La gestione in house dei rifiuti aumenterà il costo del servizio
di Massimo Greco
Una delle patologie più recenti che si registra nella gestione dei rifiuti, quale conseguenza dell’assenza di controlli esterni di cui abbiamo già parlato, è la pratica diffusa degli affidamenti in house del servizio di raccolta dei rifiuti da parte di quei Comuni che sono stati (paradossalmente) autorizzati dalla Regione a frammentare l’ambito territoriale ottimale in tanti piccoli ambiti di raccolta ottimale (!?). Gli affidamenti sono stati operati nei confronti di società a partecipazione pubblica comunale (anche congiunta) costituite per l’occasione e al solo scopo di scongiurare il ricorso al mercato concorrenziale.
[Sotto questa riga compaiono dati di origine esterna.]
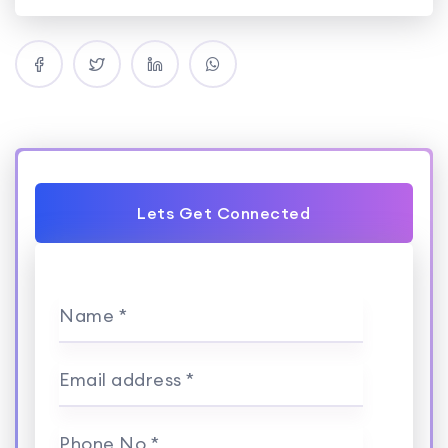
Lets Get Connected
Name *
Email address *
Phone No *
Come si sia potuto consentire l’affidamento in house di un importante servizio pubblico a rilevanza economica a contenitori sostanzialmente vuoti, perché sprovvisti di risorse strumentali, di risorse umane e di capacità operativa dimostrata, è una domanda che può trovare immediata risposta solo nell’assenza di adeguati controlli esterni e nel disinteresse degli operatori economici del settore che nulla hanno eccepito rispetto all’esautorarsi progressivo del loro mercato. Non ci risulta infatti alcun contenzioso pendente al TAR su ricorso di imprese private interessate a garantire una libera concorrenza per un servizio pubblico locale come quello della raccolta dei rifiuti. Ma se sulla seconda causa poco o nulla si può commentare trattandosi di interessi comunque riconducibili alla sfera privatistica e come tale discrezionale, è sulla prima causa che ci piace sottolinearne alcune anomalìe, cioè quella riconducibile alla sfera dell’interesse pubblico alla cui cura, almeno in teoria, dovrebbero essere preposte le Istituzioni. Infatti, è curioso il comportamento di alcuni Amministratori locali (legalizzato da una compiacente Regione) volto ad andare contro tendenza rispetto alle politiche di contenimento della spesa pubblica introdotte nell’ultimo decennio dalla legislazione statale e finalizzate ad eliminare l’esposizione degli enti locali al rischio imprenditoriale, limitandone l’attività all’esercizio delle funzioni di amministrazione attiva. La volontà del legislatore statale è stata quella di evitare che soggetti dotati di privilegi svolgano attività economica al di fuori dei casi nei quali ciò è imprescindibile per il perseguimento delle proprie finalità istituzionali, ovvero per la produzione di servizi di interesse generale…al fine di eliminare eventuali distorsioni della concorrenza.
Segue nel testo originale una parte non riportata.